One of the most prominent examples of collaboration during the COVID-19 pandemic was the partnership between BioNTech and Pfizer. BioNTech contributed its pioneering mRNA technology, while Pfizer provided global clinical trial expertise, regulatory support, and large-scale manufacturing capacity.
“Our background is science-driven business development and alliance management. Building partnerships across the biotech and pharmaceutical sectors made the COVID-19 vaccine collaboration possible,” says Dr. Kissel.
The success of the Pfizer–BioNTech vaccine illustrates how strategic alliances within the private sector can significantly accelerate vaccine innovation and deployment during global health emergencies.
Regional Manufacturing and Supply Chains
One of the most important lessons from the COVID-19 pandemic has been the need to diversify global vaccine manufacturing capacity. As a result, there is a growing trend toward regional health security strategies.
“We are seeing countries and regions increasingly investing in their own manufacturing and health security systems, which creates tension between global cooperation and national priorities,” highlighted Malhotra, adding that balancing national self-reliance with global collaboration will therefore remain a key challenge for future pandemic preparedness.

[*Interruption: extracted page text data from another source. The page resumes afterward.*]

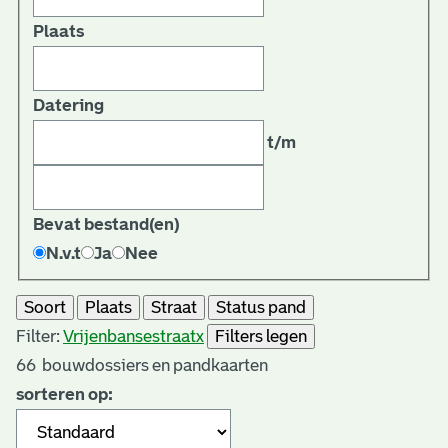
Plaats
Datering
t/m
Bevat bestand(en)
N.v.t
Ja
Nee
Soort
Plaats
Straat
Status pand
Filter:
Vrijenbansestraat
x
Filters legen
66
bouwdossiers en pandkaarten
sorteren op: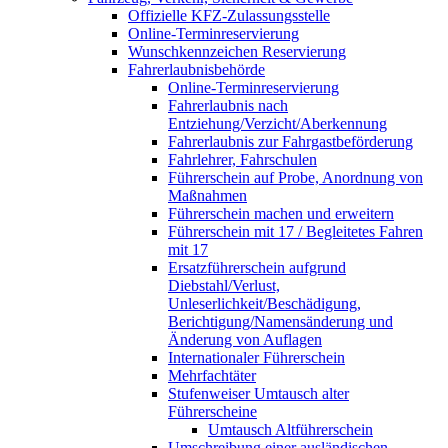
Offizielle KFZ-Zulassungsstelle
Online-Terminreservierung
Wunschkennzeichen Reservierung
Fahrerlaubnisbehörde
Online-Terminreservierung
Fahrerlaubnis nach
Entziehung/Verzicht/Aberkennung
Fahrerlaubnis zur Fahrgastbeförderung
Fahrlehrer, Fahrschulen
Führerschein auf Probe, Anordnung von
Maßnahmen
Führerschein machen und erweitern
Führerschein mit 17 / Begleitetes Fahren
mit 17
Ersatzführerschein aufgrund
Diebstahl/Verlust,
Unleserlichkeit/Beschädigung,
Berichtigung/Namensänderung und
Änderung von Auflagen
Internationaler Führerschein
Mehrfachtäter
Stufenweiser Umtausch alter
Führerscheine
Umtausch Altführerschein
Umschreibung einer ausländischen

Malhotra points out that pandemic preparedness requires long-term commitments rather than temporary crisis spending. Hence, PPPs must be supported by financing structures capable of sustaining research, manufacturing readiness, and global health infrastructure between pandemics.
Collaboration between stakeholders will enable vaccines to be developed, manufactured and distributed at rapid speed. However, fragmented funding structures, inequitable vaccine access, and insufficient preparedness mechanisms could undermine future health emergencies.
Strengthening pandemic preparedness will therefore require more robust partnership frameworks, ones that align incentives across sectors, support regional manufacturing capacity, and ensure equitable access to life-saving technologies.
As experts emphasize, successful pandemic response depends not only on scientific innovation, but on building partnership systems capable of sustaining that innovation over time. In a world where emerging infectious diseases remain a constant threat, resilient PPPs will continue to be among the most powerful tools for safeguarding global health and biosecurity.